[PATCH net v5 2/3] selftests: Add MACsec VLAN propagation traffic test

public inbox for netdev@vger.kernel.org
 help / color / mirror / Atom feed

From: Cosmin Ratiu <cratiu@nvidia.com>
To: <netdev@vger.kernel.org>
Cc: Sabrina Dubroca <sd@queasysnail.net>,
	Andrew Lunn <andrew+netdev@lunn.ch>,
	"David S . Miller" <davem@davemloft.net>,
	Eric Dumazet <edumazet@google.com>,
	Jakub Kicinski <kuba@kernel.org>, Paolo Abeni <pabeni@redhat.com>,
	Shuah Khan <shuah@kernel.org>, <linux-kselftest@vger.kernel.org>,
	Cosmin Ratiu <cratiu@nvidia.com>,
	Dragos Tatulea <dtatulea@nvidia.com>
Subject: [PATCH net v5 2/3] selftests: Add MACsec VLAN propagation traffic test
Date: Mon, 23 Mar 2026 14:36:32 +0200	[thread overview]
Message-ID: <20260323123633.756163-3-cratiu@nvidia.com> (raw)
In-Reply-To: <20260323123633.756163-1-cratiu@nvidia.com>

Add macsec_traffic.py using NetDrvEpEnv to verify VLAN filter
propagation through offloaded macsec devices via actual traffic.

Test creates macsec tunnels with matching SAs on both endpoints,
stacks VLANs on top, and verifies connectivity with ping.

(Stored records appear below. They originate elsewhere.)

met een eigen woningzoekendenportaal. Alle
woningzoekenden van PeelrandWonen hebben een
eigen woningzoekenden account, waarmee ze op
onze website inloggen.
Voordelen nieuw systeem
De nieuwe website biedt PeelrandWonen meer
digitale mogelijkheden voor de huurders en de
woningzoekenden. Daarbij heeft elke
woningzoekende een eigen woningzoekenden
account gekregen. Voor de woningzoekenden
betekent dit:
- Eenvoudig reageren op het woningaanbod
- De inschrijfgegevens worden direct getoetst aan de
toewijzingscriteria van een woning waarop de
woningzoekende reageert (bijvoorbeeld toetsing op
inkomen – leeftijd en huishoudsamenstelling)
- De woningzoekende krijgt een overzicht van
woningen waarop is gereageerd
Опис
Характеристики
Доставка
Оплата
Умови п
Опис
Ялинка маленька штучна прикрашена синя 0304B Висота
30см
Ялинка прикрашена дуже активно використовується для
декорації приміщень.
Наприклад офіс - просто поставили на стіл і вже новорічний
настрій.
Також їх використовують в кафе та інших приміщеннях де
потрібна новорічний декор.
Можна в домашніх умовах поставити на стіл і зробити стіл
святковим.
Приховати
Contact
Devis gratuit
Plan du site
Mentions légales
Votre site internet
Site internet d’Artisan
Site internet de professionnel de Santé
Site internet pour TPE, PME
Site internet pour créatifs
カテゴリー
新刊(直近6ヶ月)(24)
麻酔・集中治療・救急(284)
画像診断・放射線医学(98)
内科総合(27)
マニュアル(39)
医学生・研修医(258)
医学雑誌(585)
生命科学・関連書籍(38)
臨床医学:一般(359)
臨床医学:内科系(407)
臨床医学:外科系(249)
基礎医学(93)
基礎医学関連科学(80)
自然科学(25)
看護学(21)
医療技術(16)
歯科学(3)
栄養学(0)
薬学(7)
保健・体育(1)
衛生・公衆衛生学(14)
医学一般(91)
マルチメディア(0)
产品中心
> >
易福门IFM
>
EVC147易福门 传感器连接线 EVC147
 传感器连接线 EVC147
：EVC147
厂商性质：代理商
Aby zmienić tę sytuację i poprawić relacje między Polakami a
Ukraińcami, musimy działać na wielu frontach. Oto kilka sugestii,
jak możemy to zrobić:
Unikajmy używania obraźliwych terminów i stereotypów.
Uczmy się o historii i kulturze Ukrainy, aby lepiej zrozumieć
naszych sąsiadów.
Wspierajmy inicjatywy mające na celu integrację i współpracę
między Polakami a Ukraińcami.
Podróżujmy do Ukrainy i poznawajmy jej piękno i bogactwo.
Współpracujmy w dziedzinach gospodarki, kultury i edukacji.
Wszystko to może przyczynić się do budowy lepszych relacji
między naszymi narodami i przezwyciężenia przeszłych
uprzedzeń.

Covers:
- Offloaded macsec with VLAN (filters propagate to HW)
- Software macsec with VLAN (no HW filter propagation)
- Toggle offload on/off and verify traffic still works

On netdevsim this is a smoke test (stub offload, no real encryption).
On real hardware this validates actual VLAN filter propagation.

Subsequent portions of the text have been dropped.